## WHAT YOU WILL DO
Range to reproduce from the entries below: the line with "- Paro de colectivos: Santa Fe suma", the line with "se trata y la", and every line in between. Give them exactly and give nothing else.

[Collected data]
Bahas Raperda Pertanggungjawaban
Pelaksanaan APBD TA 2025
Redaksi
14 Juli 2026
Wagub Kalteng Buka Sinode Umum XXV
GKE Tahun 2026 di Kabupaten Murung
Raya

--

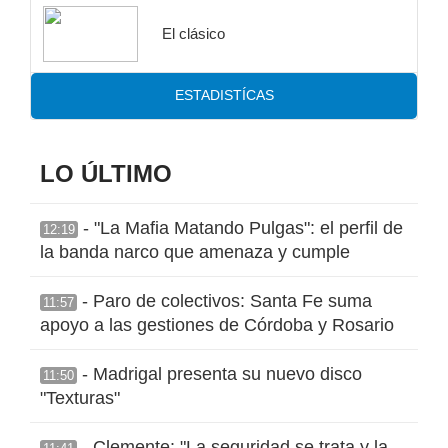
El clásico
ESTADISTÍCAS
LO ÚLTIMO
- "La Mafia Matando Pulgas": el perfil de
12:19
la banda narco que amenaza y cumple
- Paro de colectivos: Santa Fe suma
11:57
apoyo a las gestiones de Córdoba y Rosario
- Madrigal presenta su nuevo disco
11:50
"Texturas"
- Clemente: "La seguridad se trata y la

## COMPLETED EXERCISE
- Paro de colectivos: Santa Fe suma
11:57
apoyo a las gestiones de Córdoba y Rosario
- Madrigal presenta su nuevo disco
11:50
"Texturas"
- Clemente: "La seguridad se trata y la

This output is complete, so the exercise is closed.